Antidepressivos e suicídios 05/06/2014

Por Gabriela Corbisier Tessitore

Os psiquiatras, ao priorizarem o tratamento com base nos remédios, tornaram-se a menina dos olhos da indústria farmacêutica

De acordo com pesquisa realizada recentemente pela Faculdade de Saúde Pública de Harvard, nos Estados Unidos, e publicada no periódico Jama Internal Medicine, pacientes que receberam altas doses de antidepressivo tiveram duas vezes mais comportamentos suicidas do que aqueles que tomaram a dose usual. Exagero?

A relativização das maravilhas trazidas pelas drogas psicoativas foi objeto da polêmica crítica produzida por Marcia Angell, em Crazy state of Psychiastry*, publicado em 2011. A autora, ex-editora-chefe do conceituado periódico científico New England Journal of Medicine e pesquisadora do Departamento de Medicina Social da Harvard Medical School, aponta para o progressivo crescimento, a partir da década de 80, do uso de psicotrópicos nos tratamentos de doenças mentais categorizadas sobre o denominador “anxiety disorders”.

A mudança na condução dos tratamentos, de “talk therapy” para o uso de medicamentos, coincidiu ironicamente com a emergência e consolidação, no meio psiquiátrico, da teoria do “chemical imbalance”, segundo a qual uma disfunção é causada no cérebro, a priori, por um desequilíbrio dos neurotransmissores, e passível de correção mediante drogas específicas.

Angell alega que os psiquiatras, ao priorizarem o tratamento com base nos remédios, tornaram-se a menina dos olhos da indústria farmacêutica, e essa ligação, qualificada por ela como perversa, teve como resultado uma proliferação de doenças, de que as últimas edições do Diagnostic and Statistical Manual of Mental Disorders – DSM dão testemunho. Em outras palavras: trata-se de business. Não se está avançando em termos científicos, mas apenas fomentando um ramo da produção de mercadorias e enchendo os bolsos dos magnatas dessa indústria.

As duas primeiras edições do DSM, de 1952 e 1968, refletiam ainda a influência dos princípios freudianos como norte para a classificação. O quiprocó se iniciou a partir do DSM-III, “a bíblia da psiquiatria”, cujos objetivos eram, sobretudo, trazer consistência para os diagnósticos e justificar a opção pelos medicamentos. A versão atual, o DSM-IV-TR, contém 365 doenças. O aumento significativo da quantidade de disfunções catalogadas levou a autora a se perguntar: “Is the prevalence of mental illness really that high and still climbing?

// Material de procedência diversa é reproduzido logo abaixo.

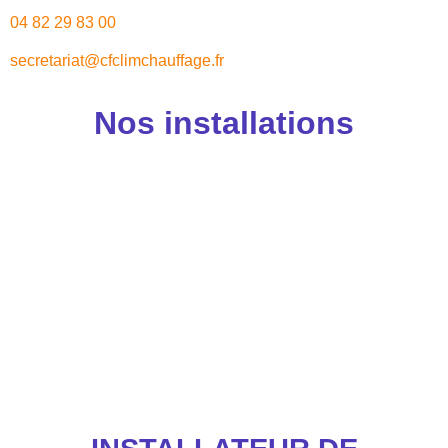
04 82 29 83 00
secretariat@cfclimchauffage.fr
Nos installations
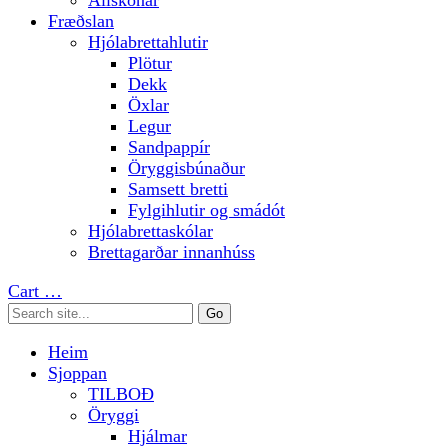
Allskonar
Fræðslan
Hjólabrettahlutir
Plötur
Dekk
Öxlar
Legur
Sandpappír
Öryggisbúnaður
Samsett bretti
Fylgihlutir og smádót
Hjólabrettaskólar
Brettagarðar innanhúss
Cart
…
Heim
Sjoppan
TILBOÐ
Öryggi
Hjálmar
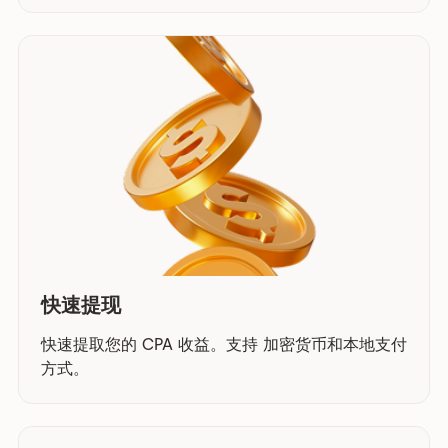
快速提现
快速提取您的 CPA 收益。支持 加密货币和本地支付
方式。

Particularly if these disorders are biologically determined and not a result of environmental influences, is it plausible to suppose that such an increase is real?” A resposta de Angell expressa o “crazy state of psychiastry”: “Instead of developing a drug to treat an abnormality, an abnormality was postulated to fit a drug”.

Gabriela Corbisier Tessitore é mestre em Letras pela Universidade de São Paulo e professora da Faculdade de Marketing Comunicação da FAAP

* Artigo disponível, clique aqui!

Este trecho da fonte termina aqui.